IT1100 : Introduction to Operating Systems

Chapter 15

What is a partition?

A partition is just a logical division of your hard drive. This is done to put data in different locations for flexibility, scalability, ease of administration, and a variety of other reasons.

One reason might be so you can install Linux and Windows side-by-side.

What is a partition?

Another reason is to encapsulate your data.

  • Keeping your system files and user files separate can protect one or the otherfrom malware. Since file system corruption is local to a partition, you stand to lose only some of your data if an accident occurs.
  • Upgrading and/or reformatting is easier when your personal files are stored on a separate partition.
  • Limit data growth. Runaway processes or maniacal users can consume so much disk space that the operating system no longer has room on the hard drive for its bookkeeping operations. This will lead to disaster. By segregating space, you ensure that things other than the operating system die when allocated disk space is exhausted.

Linux Partitions

In Linux, a minimum of 1 partition is required for the /.

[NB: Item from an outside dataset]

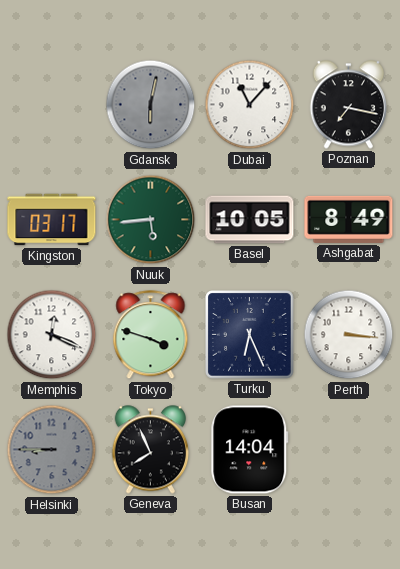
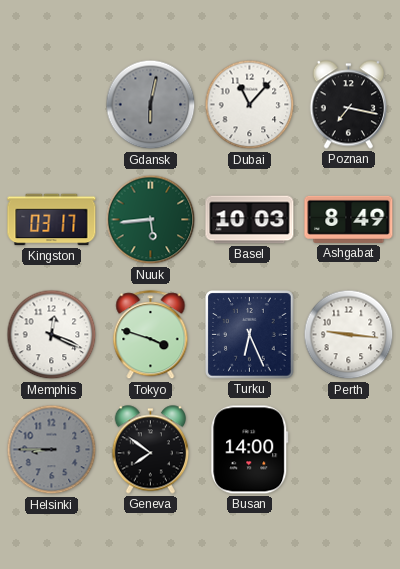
Basel: 10:05 -> 10:03
Perth: 3:16 -> 9:16
Geneva: 7:56 -> 7:51
Busan: 14:04 -> 14:00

Mounting is the action of connecting a filesystem/partition to a particular point in the / root filesystem. I.e. When a usb stick is inserted, it is assigned a particular mount point and is available to the filesytem tree.

  • In windows you might have an A:, or B:, or C:, all of which point to different filesystems.

What is Swap?

If RAM fills up, by running too many processes or a process with a memory leak, new processes will fail if your system doesn't have a way to extend system memory. That's where a swap area comes in. A swap space is a hard disk partition where your computer can “swap out” data from RAM that isn't being used at the moment and then “swap in” the data back to RAM when it is again needed. Although it is better to never exceed your RAM (performance takes a hit when you swap), swapping out is better than having processes just fail.

More on Swap

General rule of thumb is to have your swap space be 2x the size of your RAM (if you have less than 1GB of ram, otherwise the same size as RAM)

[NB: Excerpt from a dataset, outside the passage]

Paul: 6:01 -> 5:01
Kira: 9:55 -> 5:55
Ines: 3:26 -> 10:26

Windows and Mac OS have their own form of swap files.

Swap isn't absolutely critical on newer Linux distros but may impact performance if you don't have it.

More on disk partitions

  • When a new disk is inserted (mounted), it will show up in the filesystem hierarchy under devices /dev/.
    • Most devices including usb drives and SATA drives are treated as a scsi drive and will show up as /dev/sda or /dev/sdb or some /dev/sd? depending on how many devices you have plugged in.

More on disk partitions

  • Device naming conventions
    • Each physical device can be partitioned.
      • /dev/sda1 #first partition on first drive of type scsi
      • /dev/sdb7 #seventh partition on second drive of type scsi

Partitioning outside the installer

Partitioning can be done during the install and after installing as well.

  • Most of the current linux filesystems are ext4.
  • Volume labels make it possible for partitions to retain a consistent name regardless of where they are connected, and regardless of whatever else is connected. Labels are not mandatory for a linux volume. Each can be a maximum of 16 characters long.
  • Why do we care? Sometimes if you remove a device and plug it back in, it could be re-assigned (i.e. the first partition of the second lowest numbered SCSI drive is /dev/sdb1. If the drive referred to as /dev/sda is removed from the chain, then the latter partition is automatically renamed /dev/sda1 at reboot.)

Steps for partitioning

  1. Use cfdisk or another program to partition free space
  2. Run the mkfs command to format the partition(i.e. mkfs.ext2 /dev/sdb5)
  3. Create a mount point (i.e. mkdir testmount)
  4. Run the mount command (i.e. mount /dev/sdb5 testmount)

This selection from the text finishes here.